Os líderes da comunidade alauita da Síria publicaram um documento em que se distanciam do regime de Bashar al-Assad.
O manifesto, no qual os alauitas rejeitam serem considerados parte do islão xiita, reivindicando o estatuto de confissão muçulmana independente, é significativo uma vez que a família Assad pertence a esta comunidade e os alauitas, apesar de formarem apenas cerca de 12% da população síria, dominam os aparelhos do Estado e das forças de segurança.
A “declaração de identidade e de reforma” propõe ideias para o futuro da Síria. Os alauitas rejeitam a ideia de um estado confessional, em que a lei islâmica forma a base para o direito.
“Enquanto alauitas aderimos aos valores da igualdade, liberdade e cidadania. Acreditamos que estes são princípios actuais para organizar e manter a unidade social.
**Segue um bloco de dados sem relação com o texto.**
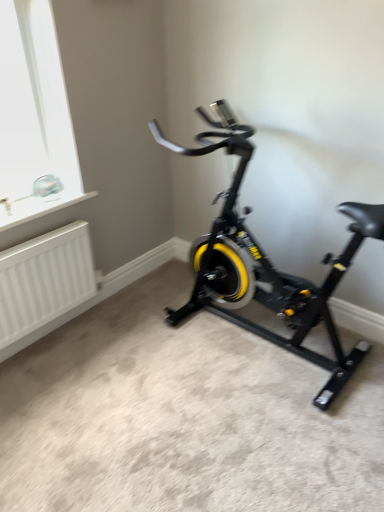 This screenshot has height=512, width=384. In order to click on vacant region below black matte stationary bicycle at center (from a real-world perspective) in this screenshot , I will do `click(271, 343)`.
Por isso, apelamos à aplicação do secularismo, uma vez que o secularismo, como a democracia, é o mecanismo adequado para implementar estes valores. Exigimos a aplicação do secularismo como separação funcional mas não absoluta entre Estado e religião”.
Numa altura em que o regime de Assad está a ganhar terreno na guerra civil, com o apoio crucial da Rússia, o apelo dos alauitas parece ser uma forma de preparar um futuro em que seja possível voltar a um convívio pacífico entre as diferentes confissões religiosas do país.
Embora as revoltas contra o regime tenham começado por ser verdadeiramente populares, sem identificação religiosa, rapidamente a guerra se tornou sectária em termos religiosos.
A maioria sunita forma a coluna vertebral da revolta, desde os moderados até aos extremistas do Estado Islâmico. Já cristãos, alauitas e membros de outras minorias apoiam, na sua generalidade, o regime, temendo virem a ser ostracizados numa Síria dominada por fundamentalistas islâmicos sunitas.
Enquanto isto os curdos, na maioria sunitas mas que se identificam em primeiro lugar em termos étnicos, têm combatido tanto o regime como os rebeldes, procurando acima de tudo garantir o seu próprio espaço autónomo no país, sendo apoiados nalguns locais por milícias cristãs.
Num parágrafo crucial, o manifesto distancia-se do regime de Assad. “O poder político regente, seja quem for, não nos representa nem forma a nossa identidade, nem preserva a nossa segurança ou reputação. Nem nós, os alauitas, o substanciamos ou geramos o seu poder. A legitimidade do regime apenas pode ser considerado de acordo com os critérios da democracia e dos direitos fundamentais”.
Num gesto de boa vontade, os alauitas, que têm um longo historial de perseguição às mãos da maioria sunita, fazem um gesto de reconciliação neste documento. “Os alauitas purgaram da sua memória colectiva histórias de perseguição real e mítica. Declaramos que, em nome da verdade, os sunitas sírios serão ilibados e não serão responsabilizados colectivamente por actos de discriminação que alguns dos seus correligionários cometeram contra os alauitas no passado”.
Um mistério para muitos
O islão alauita permanece um mistério para a maioria das pessoas que não o praticam. Tradicionalmente é visto como uma seita da família do islão xiita, uma vez que, tal como os xiitas, os alauitas defendem que o genro de Maomé, Ali, era o seu legítimo sucessor. Os alauitas, contudo, consideram que Ali era uma manifestação de Deus, o que é rejeitado pela maioria dos xiitas e considerado herético por outros muçulmanos.
O documento dos líderes da comunidade rejeita, contudo, qualquer associação ao xiismo e diz que o islão alauita é uma confissão independente. Lamenta ainda que “durante demasiado tempo os alauitas deixaram-se definir por palavras dos outros e não pelas nossas”.
A declaração, que foi enviada para as redacções de vários órgãos de comunicação internacionais, alega ser escrita em nome dos principais líderes comunitários dos alauitas, mas não está assinada. Os especialistas, contudo, definem-no como muito significativo, com um diplomata citado pela BBC a recordar que não se vê nada do género a ser produzido pela comunidade desde a década de 70 do século XX.